▶ **Requirement**:
Would you set down the complete data below, exactly as shown?

▶ **Input**:
◇ ◇ ◇ ◇ ◇ ◇ ◇
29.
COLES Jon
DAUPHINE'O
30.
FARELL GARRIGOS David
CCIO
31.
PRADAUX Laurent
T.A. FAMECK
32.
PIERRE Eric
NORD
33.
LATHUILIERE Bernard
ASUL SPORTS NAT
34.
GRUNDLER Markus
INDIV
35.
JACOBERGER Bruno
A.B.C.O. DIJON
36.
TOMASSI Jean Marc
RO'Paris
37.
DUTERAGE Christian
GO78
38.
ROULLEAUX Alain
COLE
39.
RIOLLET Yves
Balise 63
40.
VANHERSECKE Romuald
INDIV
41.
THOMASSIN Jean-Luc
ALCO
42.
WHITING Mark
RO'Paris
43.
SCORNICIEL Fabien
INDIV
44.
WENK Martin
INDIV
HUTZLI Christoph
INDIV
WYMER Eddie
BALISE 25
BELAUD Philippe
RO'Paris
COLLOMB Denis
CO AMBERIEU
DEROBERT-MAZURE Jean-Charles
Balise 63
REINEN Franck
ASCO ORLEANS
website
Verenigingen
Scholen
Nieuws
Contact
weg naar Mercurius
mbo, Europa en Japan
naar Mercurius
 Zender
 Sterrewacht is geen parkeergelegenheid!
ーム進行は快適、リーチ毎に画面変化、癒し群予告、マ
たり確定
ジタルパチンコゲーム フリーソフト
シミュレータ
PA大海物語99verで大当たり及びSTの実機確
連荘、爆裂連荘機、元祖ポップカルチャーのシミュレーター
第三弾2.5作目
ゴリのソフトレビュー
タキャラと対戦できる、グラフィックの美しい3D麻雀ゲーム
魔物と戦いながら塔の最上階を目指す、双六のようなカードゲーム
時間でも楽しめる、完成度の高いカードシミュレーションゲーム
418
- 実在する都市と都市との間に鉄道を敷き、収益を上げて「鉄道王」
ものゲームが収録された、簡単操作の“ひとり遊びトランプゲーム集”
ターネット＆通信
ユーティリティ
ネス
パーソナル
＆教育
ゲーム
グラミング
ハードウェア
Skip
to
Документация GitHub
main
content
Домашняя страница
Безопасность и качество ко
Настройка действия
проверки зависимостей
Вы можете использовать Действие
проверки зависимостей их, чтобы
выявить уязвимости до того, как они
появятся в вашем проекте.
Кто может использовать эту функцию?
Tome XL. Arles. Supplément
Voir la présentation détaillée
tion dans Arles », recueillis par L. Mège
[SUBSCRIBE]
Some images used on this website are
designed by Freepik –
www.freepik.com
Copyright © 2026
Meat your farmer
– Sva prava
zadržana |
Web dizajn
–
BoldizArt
◇ ◇ ◇ ◇ ◇ ◇ ◇
▶ **Solution**:
29.
COLES Jon
DAUPHINE'O
30.
FARELL GARRIGOS David
CCIO
31.
PRADAUX Laurent
T.A. FAMECK
32.
PIERRE Eric
NORD
33.
LATHUILIERE Bernard
ASUL SPORTS NAT
34.
GRUNDLER Markus
INDIV
35.
JACOBERGER Bruno
A.B.C.O. DIJON
36.
TOMASSI Jean Marc
RO'Paris
37.
DUTERAGE Christian
GO78
38.
ROULLEAUX Alain
COLE
39.
RIOLLET Yves
Balise 63
40.
VANHERSECKE Romuald
INDIV
41.
THOMASSIN Jean-Luc
ALCO
42.
WHITING Mark
RO'Paris
43.
SCORNICIEL Fabien
INDIV
44.
WENK Martin
INDIV
HUTZLI Christoph
INDIV
WYMER Eddie
BALISE 25
BELAUD Philippe
RO'Paris
COLLOMB Denis
CO AMBERIEU
DEROBERT-MAZURE Jean-Charles
Balise 63
REINEN Franck
ASCO ORLEANS
website
Verenigingen
Scholen
Nieuws
Contact
weg naar Mercurius
mbo, Europa en Japan
naar Mercurius
 Zender
 Sterrewacht is geen parkeergelegenheid!
ーム進行は快適、リーチ毎に画面変化、癒し群予告、マ
たり確定
ジタルパチンコゲーム フリーソフト
シミュレータ
PA大海物語99verで大当たり及びSTの実機確
連荘、爆裂連荘機、元祖ポップカルチャーのシミュレーター
第三弾2.5作目
ゴリのソフトレビュー
タキャラと対戦できる、グラフィックの美しい3D麻雀ゲーム
魔物と戦いながら塔の最上階を目指す、双六のようなカードゲーム
時間でも楽しめる、完成度の高いカードシミュレーションゲーム
418
- 実在する都市と都市との間に鉄道を敷き、収益を上げて「鉄道王」
ものゲームが収録された、簡単操作の“ひとり遊びトランプゲーム集”
ターネット＆通信
ユーティリティ
ネス
パーソナル
＆教育
ゲーム
グラミング
ハードウェア
Skip
to
Документация GitHub
main
content
Домашняя страница
Безопасность и качество ко
Настройка действия
проверки зависимостей
Вы можете использовать Действие
проверки зависимостей их, чтобы
выявить уязвимости до того, как они
появятся в вашем проекте.
Кто может использовать эту функцию?
Tome XL. Arles. Supplément
Voir la présentation détaillée
tion dans Arles », recueillis par L. Mège
[SUBSCRIBE]
Some images used on this website are
designed by Freepik –
www.freepik.com
Copyright © 2026
Meat your farmer
– Sva prava
zadržana |
Web dizajn
–
BoldizArt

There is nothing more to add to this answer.